I almost got myself injured today… over something stupid.
Sunday is my long run day.
10 miles. No excuses.
I showed up ready. Legs felt good. Weather was perfect.
The only problem?
My regular running shoes are cooked — 300+ miles on them — so I grabbed my trail shoes instead.
And if you know anything about running, you already know that trail shoes on pavement are a terrible idea.
I knew it.
I did it anyway.
I got to the trail, stretched like always, took off… and everything felt fine.
Smooth. Easy. Locked in.
Until mile 3.
Out of nowhere, my left calf tightened up.
Sharp. Deep.
The kind of pain that makes you instantly slow down.
I tried to shake it out.
One more step and I knew — this wasn’t soreness. This was my body saying, “Stop.”
So I did.
And walking back to my car, I was pissed.
I wanted the miles.
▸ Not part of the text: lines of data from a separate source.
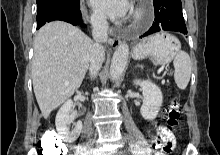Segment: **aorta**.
Wrapping results in <instances>:
<instances>
[{
	"mask_svg": "<svg viewBox=\"0 0 220 155\" xmlns=\"http://www.w3.org/2000/svg\"><path fill=\"white\" fill-rule=\"evenodd\" d=\"M128 55L129 47L126 43L120 44L115 50L110 66V77L112 80H117L124 72Z\"/></svg>",
	"mask_w": 220,
	"mask_h": 155,
	"instance_id": "aorta-1",
	"label": "aorta"
}]
</instances>
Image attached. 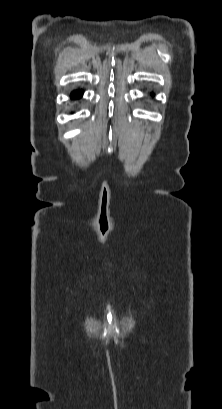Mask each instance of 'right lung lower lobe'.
Instances as JSON below:
<instances>
[{
    "label": "right lung lower lobe",
    "mask_w": 222,
    "mask_h": 409,
    "mask_svg": "<svg viewBox=\"0 0 222 409\" xmlns=\"http://www.w3.org/2000/svg\"><path fill=\"white\" fill-rule=\"evenodd\" d=\"M82 96V91H77L73 94V98H79Z\"/></svg>",
    "instance_id": "1"
}]
</instances>
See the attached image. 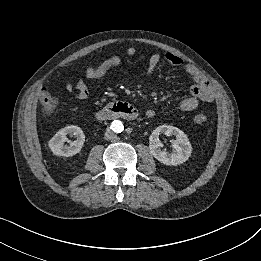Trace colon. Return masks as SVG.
I'll return each instance as SVG.
<instances>
[{
    "mask_svg": "<svg viewBox=\"0 0 261 261\" xmlns=\"http://www.w3.org/2000/svg\"><path fill=\"white\" fill-rule=\"evenodd\" d=\"M209 84V80L205 77L203 80L194 83L190 88V93L192 95L199 94L207 85ZM39 103L41 110L45 113H52L56 111L58 107V98L50 91H43L39 95ZM206 121V117L204 114L199 113L195 116V122L198 124H202Z\"/></svg>",
    "mask_w": 261,
    "mask_h": 261,
    "instance_id": "obj_1",
    "label": "colon"
}]
</instances>
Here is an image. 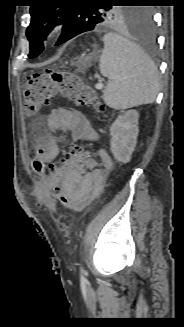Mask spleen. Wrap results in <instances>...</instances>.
<instances>
[{"label":"spleen","mask_w":184,"mask_h":327,"mask_svg":"<svg viewBox=\"0 0 184 327\" xmlns=\"http://www.w3.org/2000/svg\"><path fill=\"white\" fill-rule=\"evenodd\" d=\"M99 69L110 79L104 102L114 109L153 103L159 91L158 71L153 62L130 40L107 33Z\"/></svg>","instance_id":"3e777b00"}]
</instances>
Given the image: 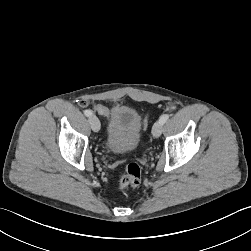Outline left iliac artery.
Returning <instances> with one entry per match:
<instances>
[{"mask_svg": "<svg viewBox=\"0 0 251 251\" xmlns=\"http://www.w3.org/2000/svg\"><path fill=\"white\" fill-rule=\"evenodd\" d=\"M170 115L169 114H164L160 117V121L162 122V124H164L168 119H169Z\"/></svg>", "mask_w": 251, "mask_h": 251, "instance_id": "obj_1", "label": "left iliac artery"}]
</instances>
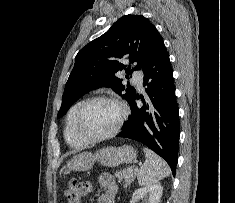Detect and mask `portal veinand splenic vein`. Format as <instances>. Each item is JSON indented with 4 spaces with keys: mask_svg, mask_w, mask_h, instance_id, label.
Segmentation results:
<instances>
[{
    "mask_svg": "<svg viewBox=\"0 0 235 203\" xmlns=\"http://www.w3.org/2000/svg\"><path fill=\"white\" fill-rule=\"evenodd\" d=\"M134 171H136V172H137V171H138V168H137V167H134Z\"/></svg>",
    "mask_w": 235,
    "mask_h": 203,
    "instance_id": "portal-vein-and-splenic-vein-1",
    "label": "portal vein and splenic vein"
}]
</instances>
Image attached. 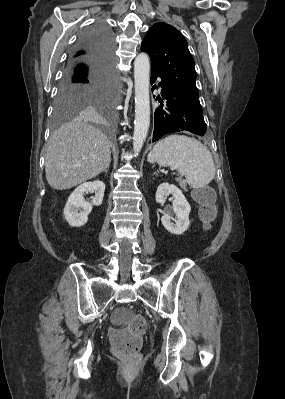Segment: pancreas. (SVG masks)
Returning a JSON list of instances; mask_svg holds the SVG:
<instances>
[{
	"label": "pancreas",
	"instance_id": "obj_1",
	"mask_svg": "<svg viewBox=\"0 0 285 399\" xmlns=\"http://www.w3.org/2000/svg\"><path fill=\"white\" fill-rule=\"evenodd\" d=\"M178 182H179V184H180V186H181L182 188H185V187H186V184H185V182H184L182 179H178Z\"/></svg>",
	"mask_w": 285,
	"mask_h": 399
}]
</instances>
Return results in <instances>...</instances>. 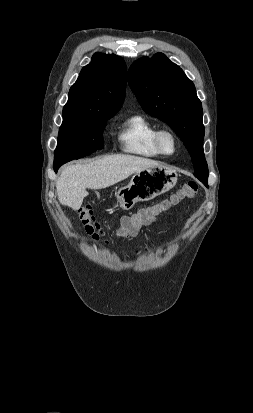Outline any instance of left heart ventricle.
<instances>
[{
	"mask_svg": "<svg viewBox=\"0 0 253 413\" xmlns=\"http://www.w3.org/2000/svg\"><path fill=\"white\" fill-rule=\"evenodd\" d=\"M163 147L166 152H171L173 150V141L168 135L163 137Z\"/></svg>",
	"mask_w": 253,
	"mask_h": 413,
	"instance_id": "b2bd125f",
	"label": "left heart ventricle"
}]
</instances>
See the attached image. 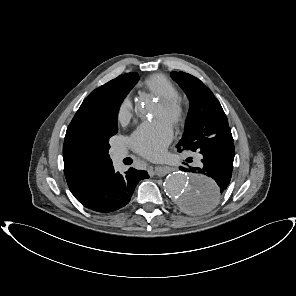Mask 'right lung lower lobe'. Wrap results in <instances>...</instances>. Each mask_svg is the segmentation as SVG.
<instances>
[{"label": "right lung lower lobe", "mask_w": 296, "mask_h": 296, "mask_svg": "<svg viewBox=\"0 0 296 296\" xmlns=\"http://www.w3.org/2000/svg\"><path fill=\"white\" fill-rule=\"evenodd\" d=\"M146 178H149L146 171L130 168L125 175H121L111 168L94 179L75 198L95 212H114L129 203L138 181Z\"/></svg>", "instance_id": "1"}]
</instances>
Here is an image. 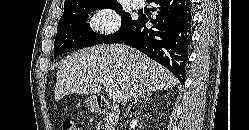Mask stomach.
Masks as SVG:
<instances>
[{
  "mask_svg": "<svg viewBox=\"0 0 249 130\" xmlns=\"http://www.w3.org/2000/svg\"><path fill=\"white\" fill-rule=\"evenodd\" d=\"M85 104L90 111H96L98 109L97 99L95 96L88 97Z\"/></svg>",
  "mask_w": 249,
  "mask_h": 130,
  "instance_id": "0dacf381",
  "label": "stomach"
}]
</instances>
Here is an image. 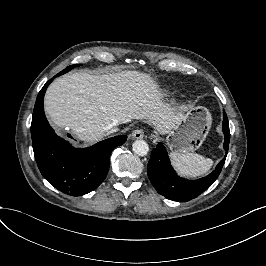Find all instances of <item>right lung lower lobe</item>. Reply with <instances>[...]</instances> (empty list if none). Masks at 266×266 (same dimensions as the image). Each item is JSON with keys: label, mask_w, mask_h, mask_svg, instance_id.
<instances>
[{"label": "right lung lower lobe", "mask_w": 266, "mask_h": 266, "mask_svg": "<svg viewBox=\"0 0 266 266\" xmlns=\"http://www.w3.org/2000/svg\"><path fill=\"white\" fill-rule=\"evenodd\" d=\"M62 74H57L59 76ZM49 80L39 92L34 106L31 135L34 156L44 178L59 191L82 196L96 189L105 179L112 150L125 143L121 135L101 141L91 147L76 149L57 136L49 125L43 99Z\"/></svg>", "instance_id": "1"}]
</instances>
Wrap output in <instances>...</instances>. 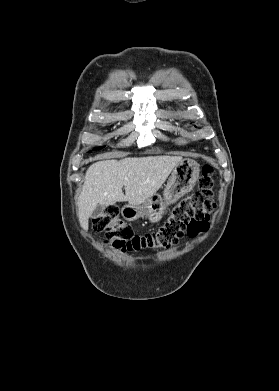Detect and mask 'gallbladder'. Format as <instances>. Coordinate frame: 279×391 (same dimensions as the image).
Masks as SVG:
<instances>
[{"label":"gallbladder","instance_id":"obj_1","mask_svg":"<svg viewBox=\"0 0 279 391\" xmlns=\"http://www.w3.org/2000/svg\"><path fill=\"white\" fill-rule=\"evenodd\" d=\"M104 210H105V206L97 205L94 211L92 212L91 217L94 219L100 217L103 214Z\"/></svg>","mask_w":279,"mask_h":391}]
</instances>
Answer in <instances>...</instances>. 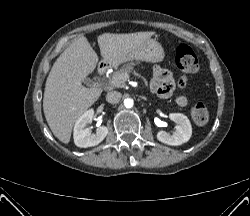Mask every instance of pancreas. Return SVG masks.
Returning <instances> with one entry per match:
<instances>
[{
	"label": "pancreas",
	"instance_id": "pancreas-1",
	"mask_svg": "<svg viewBox=\"0 0 250 216\" xmlns=\"http://www.w3.org/2000/svg\"><path fill=\"white\" fill-rule=\"evenodd\" d=\"M135 66V63H128L122 66L119 70L115 71L111 76L110 83L115 88H124L126 87V80L122 79L121 76L125 73H130Z\"/></svg>",
	"mask_w": 250,
	"mask_h": 216
}]
</instances>
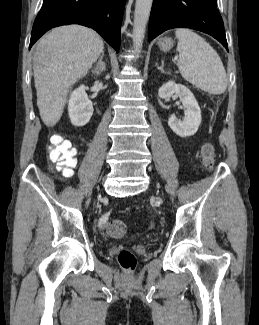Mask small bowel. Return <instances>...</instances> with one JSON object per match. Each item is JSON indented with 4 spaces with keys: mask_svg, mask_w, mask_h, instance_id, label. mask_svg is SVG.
Instances as JSON below:
<instances>
[{
    "mask_svg": "<svg viewBox=\"0 0 259 325\" xmlns=\"http://www.w3.org/2000/svg\"><path fill=\"white\" fill-rule=\"evenodd\" d=\"M107 218H108L107 215H103V216L100 218L99 224H100L101 227H104Z\"/></svg>",
    "mask_w": 259,
    "mask_h": 325,
    "instance_id": "small-bowel-1",
    "label": "small bowel"
}]
</instances>
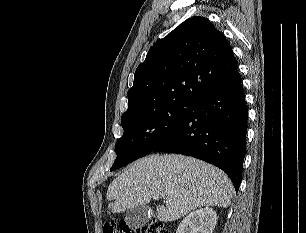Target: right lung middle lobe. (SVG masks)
<instances>
[{
  "instance_id": "obj_1",
  "label": "right lung middle lobe",
  "mask_w": 306,
  "mask_h": 233,
  "mask_svg": "<svg viewBox=\"0 0 306 233\" xmlns=\"http://www.w3.org/2000/svg\"><path fill=\"white\" fill-rule=\"evenodd\" d=\"M198 104L186 99H164L122 115L123 136L116 142L111 171L151 152L164 142Z\"/></svg>"
}]
</instances>
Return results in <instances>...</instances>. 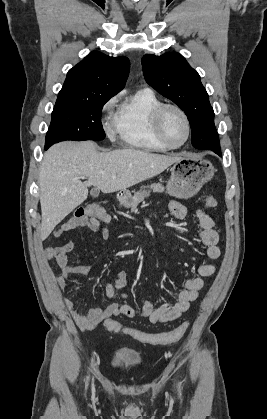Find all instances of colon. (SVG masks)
<instances>
[{"label":"colon","mask_w":267,"mask_h":419,"mask_svg":"<svg viewBox=\"0 0 267 419\" xmlns=\"http://www.w3.org/2000/svg\"><path fill=\"white\" fill-rule=\"evenodd\" d=\"M217 204L213 196H209L205 200V205L208 208L215 207ZM77 218H93L99 222H108L109 216L105 209L97 204H90L78 209L75 213ZM104 327L111 332H123L132 336L134 339L148 344H167L180 340L188 329V323L184 322L172 331L161 333H146L141 330L126 327L113 319H108L104 322Z\"/></svg>","instance_id":"1"}]
</instances>
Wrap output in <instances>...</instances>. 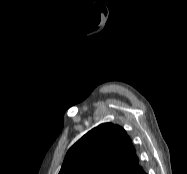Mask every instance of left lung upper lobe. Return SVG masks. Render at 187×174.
Returning a JSON list of instances; mask_svg holds the SVG:
<instances>
[{"label": "left lung upper lobe", "instance_id": "5c2ea615", "mask_svg": "<svg viewBox=\"0 0 187 174\" xmlns=\"http://www.w3.org/2000/svg\"><path fill=\"white\" fill-rule=\"evenodd\" d=\"M142 170L125 130L105 123L69 149L59 174H137Z\"/></svg>", "mask_w": 187, "mask_h": 174}]
</instances>
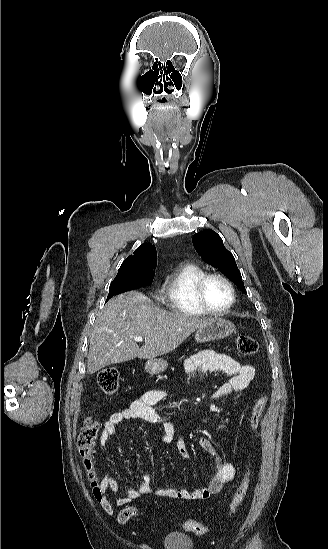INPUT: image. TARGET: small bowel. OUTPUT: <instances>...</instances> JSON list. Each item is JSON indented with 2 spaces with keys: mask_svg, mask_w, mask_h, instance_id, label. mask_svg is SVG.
Listing matches in <instances>:
<instances>
[{
  "mask_svg": "<svg viewBox=\"0 0 328 549\" xmlns=\"http://www.w3.org/2000/svg\"><path fill=\"white\" fill-rule=\"evenodd\" d=\"M184 366L189 377L206 372H223L230 376V379L212 395L213 400L245 390L255 377V368L252 365L240 363L226 354L213 350H204L188 357ZM165 396L164 390L151 389L134 400L127 408L114 412L103 424L100 436L101 446H104L115 434L119 424L133 419L160 426L161 440L166 443L173 441L178 436V430L171 425L166 412L156 408ZM198 445L214 459V472L207 485L195 490L160 486L156 490L158 494L186 501L205 500L219 493L225 484L234 479V466L222 461L207 438H200ZM176 448L184 460L190 459L189 451L181 439L177 440ZM153 484L154 477L145 473L141 476V482L137 488H129L123 495H118L117 480L112 473H107L99 484L101 498L98 501L106 513L112 514L115 506H125L140 496L151 493ZM110 494L115 496L113 500Z\"/></svg>",
  "mask_w": 328,
  "mask_h": 549,
  "instance_id": "c3829d8e",
  "label": "small bowel"
}]
</instances>
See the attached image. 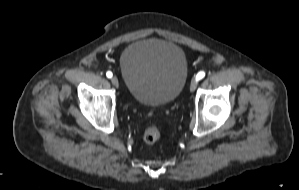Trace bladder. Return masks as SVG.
Listing matches in <instances>:
<instances>
[{
	"label": "bladder",
	"instance_id": "1",
	"mask_svg": "<svg viewBox=\"0 0 299 190\" xmlns=\"http://www.w3.org/2000/svg\"><path fill=\"white\" fill-rule=\"evenodd\" d=\"M119 66L133 98L147 106L173 101L188 75L185 52L178 45L158 39H142L122 52Z\"/></svg>",
	"mask_w": 299,
	"mask_h": 190
}]
</instances>
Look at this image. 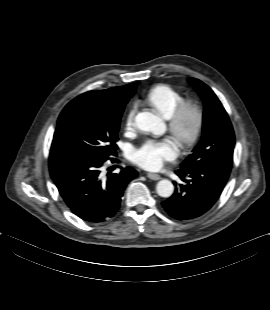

I wanted the win.
Instead I got a reminder.
That pain wasn’t bad luck.
It was feedback.
Different shoes.
Different stress.
Different load on my muscles and tendons.
If I had ignored it, I wouldn’t just miss today’s run — I’d miss weeks.
That’s the real lesson:
Progress isn’t about pushing through everything.
It’s about knowing when to listen.
Your body always tells you what it needs.